The first strike was to protest against the rule that PAN card details must be given when purchasing gold or gold ornaments. PAN is the acronym for Permanent Account Number that each income earning person is required to have, irrespective of whether he or she is required to pay tax or not. The trade wanted the disclosure of PAN details to be made optional. This author has been against any such move ( Despite the agitation, the rule for disclosing PAN details remains in force.

The second time the trade downed shutters to protest against levy of a 1% excise duty on gold jewellery, for firms that have a turnover of over Rs. 12 crore for the first year and over Rs.6 crore from the second year onward. The trade is against this because of perceived grievances. Both agitations are unfair. But they do raise some issues that need to be looked into.


The government has hitherto exercised its right to levy taxes. But this right must be dovetailed with the obligation to also protect taxpayers. The right to tax must accompany the obligation to protect. The finance ministry often ignores this cardinal rule.

Take the PAN card issue first. Disclosing PAN card details is understandable. But what does a customer do when a small gold shop in a small village decides to allow his PAN card details to be fraudulently used for registering purchases by other customers who do not want to use their own PAN cards? How does the first customer even know that his PAN card details have been misused?

One way to prevent this is by the finance ministry following procedures that every bank and credit card company adopt – sending sms and email alerts to each customer — each time his or her PAN card details are used. At the same time, just as the tax authorities do with tax deducted as source (TDS), each tax payer must be allowed to access a web-page listing all the transactions registered against his PAN card. .

If there is a mismatch, the customer can at least record his protest, and document any such misuse. Remedying this misuse is something the tax department will then have to put in place. The same measure must be adopted even for Aadhar cards.

This is because horror stories abound about how PAN and Aadhar cards are being misused by agents peddling credit cards and mobile phone connections. Such misuse and malpractice could even extend to gold purchases. Real time alerts, and web registers, can thus become the first steps the finance ministry needs to put in place before such documentation is demanded from shops and establishments. They will help minimize fears of fraudulent practices.

The gold trade is also sore about the levy of excise duty. But discussio0ns with knowledgeable sources suggest that many of the fears being aired are misplaced.

First, the finance ministry has already clarified that excise inspectors will not have to visit the shops of goldsmiths. Hence allegations of the government introducing an inspector raj are quite unfounded.

Another allegation is that the discretionary power inspectors have to assess the value of jewellery could lead to many disputes. The gold trade has listed out some 21 stages involved in deciding what the value of a piece of jewellery ought to be (see chart). But this fear can be easily addressed. All that is required is to adopt one of two means. One would be to stick to the valuation given by the jeweller in his invoices/receipts.

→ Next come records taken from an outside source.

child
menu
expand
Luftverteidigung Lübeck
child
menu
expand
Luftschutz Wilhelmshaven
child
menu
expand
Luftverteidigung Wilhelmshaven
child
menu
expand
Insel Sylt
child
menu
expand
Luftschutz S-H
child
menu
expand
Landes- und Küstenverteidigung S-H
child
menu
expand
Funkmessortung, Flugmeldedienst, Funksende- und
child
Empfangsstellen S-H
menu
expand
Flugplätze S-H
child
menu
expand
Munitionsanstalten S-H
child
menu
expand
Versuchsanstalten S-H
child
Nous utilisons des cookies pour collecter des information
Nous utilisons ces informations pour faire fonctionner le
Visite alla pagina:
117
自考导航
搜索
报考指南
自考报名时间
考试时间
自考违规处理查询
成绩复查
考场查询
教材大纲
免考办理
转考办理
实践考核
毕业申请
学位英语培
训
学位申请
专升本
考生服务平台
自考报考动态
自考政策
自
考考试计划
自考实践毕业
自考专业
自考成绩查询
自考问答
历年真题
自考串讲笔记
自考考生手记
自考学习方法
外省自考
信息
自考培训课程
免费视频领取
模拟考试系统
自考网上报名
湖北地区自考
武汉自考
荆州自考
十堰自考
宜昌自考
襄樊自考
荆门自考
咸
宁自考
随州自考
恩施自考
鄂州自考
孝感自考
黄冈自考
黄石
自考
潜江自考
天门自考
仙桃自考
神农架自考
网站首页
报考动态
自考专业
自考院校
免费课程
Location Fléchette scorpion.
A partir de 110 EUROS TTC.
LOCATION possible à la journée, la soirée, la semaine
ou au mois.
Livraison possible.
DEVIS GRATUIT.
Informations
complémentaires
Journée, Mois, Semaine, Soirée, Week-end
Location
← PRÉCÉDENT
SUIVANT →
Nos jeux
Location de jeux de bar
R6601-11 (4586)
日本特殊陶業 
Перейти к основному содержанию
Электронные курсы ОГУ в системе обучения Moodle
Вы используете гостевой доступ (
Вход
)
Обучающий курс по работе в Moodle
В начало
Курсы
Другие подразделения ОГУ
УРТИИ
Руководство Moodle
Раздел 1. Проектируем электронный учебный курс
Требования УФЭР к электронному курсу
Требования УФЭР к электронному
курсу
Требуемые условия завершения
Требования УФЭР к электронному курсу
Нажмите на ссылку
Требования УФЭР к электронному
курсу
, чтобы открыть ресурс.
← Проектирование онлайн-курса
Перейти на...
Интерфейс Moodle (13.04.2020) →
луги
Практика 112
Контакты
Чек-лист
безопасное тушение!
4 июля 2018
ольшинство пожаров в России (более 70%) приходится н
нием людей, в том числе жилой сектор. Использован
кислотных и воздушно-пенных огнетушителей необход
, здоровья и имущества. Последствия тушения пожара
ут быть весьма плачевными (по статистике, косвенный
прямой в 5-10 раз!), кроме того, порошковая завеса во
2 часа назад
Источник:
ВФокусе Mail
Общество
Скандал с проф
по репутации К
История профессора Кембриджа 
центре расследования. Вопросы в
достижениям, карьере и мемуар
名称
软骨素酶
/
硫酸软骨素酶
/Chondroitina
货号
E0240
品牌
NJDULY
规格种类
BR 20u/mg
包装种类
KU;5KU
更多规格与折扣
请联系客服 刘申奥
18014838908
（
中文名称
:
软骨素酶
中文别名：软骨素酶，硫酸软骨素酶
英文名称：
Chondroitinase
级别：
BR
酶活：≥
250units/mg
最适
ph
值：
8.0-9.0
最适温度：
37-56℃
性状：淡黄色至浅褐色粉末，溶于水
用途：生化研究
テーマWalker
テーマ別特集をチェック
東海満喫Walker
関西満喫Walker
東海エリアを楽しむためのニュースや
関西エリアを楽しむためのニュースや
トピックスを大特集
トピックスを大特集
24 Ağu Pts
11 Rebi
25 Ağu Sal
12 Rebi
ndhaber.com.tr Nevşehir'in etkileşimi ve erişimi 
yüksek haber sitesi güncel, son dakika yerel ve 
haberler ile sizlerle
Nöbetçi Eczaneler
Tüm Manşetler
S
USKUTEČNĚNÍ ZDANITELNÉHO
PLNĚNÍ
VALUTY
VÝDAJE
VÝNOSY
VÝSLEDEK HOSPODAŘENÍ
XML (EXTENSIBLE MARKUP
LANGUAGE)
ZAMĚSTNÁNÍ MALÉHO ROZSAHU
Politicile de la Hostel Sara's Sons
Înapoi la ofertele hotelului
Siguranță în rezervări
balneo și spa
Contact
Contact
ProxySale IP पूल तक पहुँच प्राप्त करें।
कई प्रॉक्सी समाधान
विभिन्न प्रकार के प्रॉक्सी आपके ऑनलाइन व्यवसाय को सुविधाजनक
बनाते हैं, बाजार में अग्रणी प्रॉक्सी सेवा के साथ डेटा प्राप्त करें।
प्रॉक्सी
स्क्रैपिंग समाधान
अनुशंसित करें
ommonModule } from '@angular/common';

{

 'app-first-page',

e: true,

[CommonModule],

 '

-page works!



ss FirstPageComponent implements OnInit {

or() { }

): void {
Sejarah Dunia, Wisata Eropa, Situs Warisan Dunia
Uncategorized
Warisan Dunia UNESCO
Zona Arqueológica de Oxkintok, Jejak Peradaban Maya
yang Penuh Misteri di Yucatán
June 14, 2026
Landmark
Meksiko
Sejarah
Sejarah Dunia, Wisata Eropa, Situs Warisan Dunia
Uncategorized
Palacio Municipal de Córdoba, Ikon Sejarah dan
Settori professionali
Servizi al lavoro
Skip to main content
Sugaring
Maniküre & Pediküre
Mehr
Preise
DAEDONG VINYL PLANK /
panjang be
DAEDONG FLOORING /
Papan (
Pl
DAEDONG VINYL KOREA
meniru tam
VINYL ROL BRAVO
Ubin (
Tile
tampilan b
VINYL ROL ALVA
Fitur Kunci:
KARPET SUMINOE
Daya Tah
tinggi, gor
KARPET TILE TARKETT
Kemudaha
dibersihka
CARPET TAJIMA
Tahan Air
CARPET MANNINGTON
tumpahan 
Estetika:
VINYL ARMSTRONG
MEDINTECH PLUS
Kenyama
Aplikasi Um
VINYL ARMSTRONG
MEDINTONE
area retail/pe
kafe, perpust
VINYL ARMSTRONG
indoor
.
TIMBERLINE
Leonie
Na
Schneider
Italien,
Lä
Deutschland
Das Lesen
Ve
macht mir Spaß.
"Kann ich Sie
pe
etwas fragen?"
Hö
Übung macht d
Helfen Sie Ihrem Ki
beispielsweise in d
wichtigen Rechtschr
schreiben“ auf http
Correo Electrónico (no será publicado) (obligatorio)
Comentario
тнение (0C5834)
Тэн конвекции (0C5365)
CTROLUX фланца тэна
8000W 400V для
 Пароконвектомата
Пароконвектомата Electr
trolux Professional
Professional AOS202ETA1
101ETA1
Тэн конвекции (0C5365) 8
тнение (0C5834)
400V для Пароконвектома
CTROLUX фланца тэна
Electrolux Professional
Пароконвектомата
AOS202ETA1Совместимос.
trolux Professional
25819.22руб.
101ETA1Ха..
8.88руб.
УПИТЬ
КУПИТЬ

The other would be to take the metal value of the piece of jewellery and add in a presumptive value added of say 15%. Either of these two norms will make the levy of excise duty that much simpler, and hassle-free.

At best, the trade could ask the government to allow them to pay excise duty in the same way as they pay service tax – once in three months, rather than on a daily or weekly basis. There is no reason to believe that the government will not accede to such a demand.

But there is one more issue that the government needs to work on. It relates to hallmarking of jewellery which has now been made compulsory. Since each hallmarked jewellery item must have a unique code which indicates the quality (caratage) of gold/silver used and the jeweller’s code (, all that is now needed is to give a unique serial number of the item of jewellery thus hallmarked. This list of unique serial numbers – along with the image and details of the relevant jewellery — could be put up on the webpage.

Thus the data of the jewellery item is made available to both the customer and the excise inspector. The former can use it to protect himself. This becomes relevant if a customer suspects that a jeweller has removed some gold at the time of polishing the ornament, or when a mortgaged ornament is redeemed.

Unfortunately, for too long, the jewellery trade in India has thrived by adopting practices that are anti-consumer and even anti-nation. For the first time, the government has brought in measures like hall marking and registration of PAN details that could begin the process of cleaning up the trade.

The government now needs to go a step further. It needs to introduce measures that protect customers and tax payers from misuse of their PAN and Aadhar cards. It also needs to introduce measures that track items of jewellery.

Such measures could usher in more transparency and more professionalism in the gold trade that employs over 3.5 million people.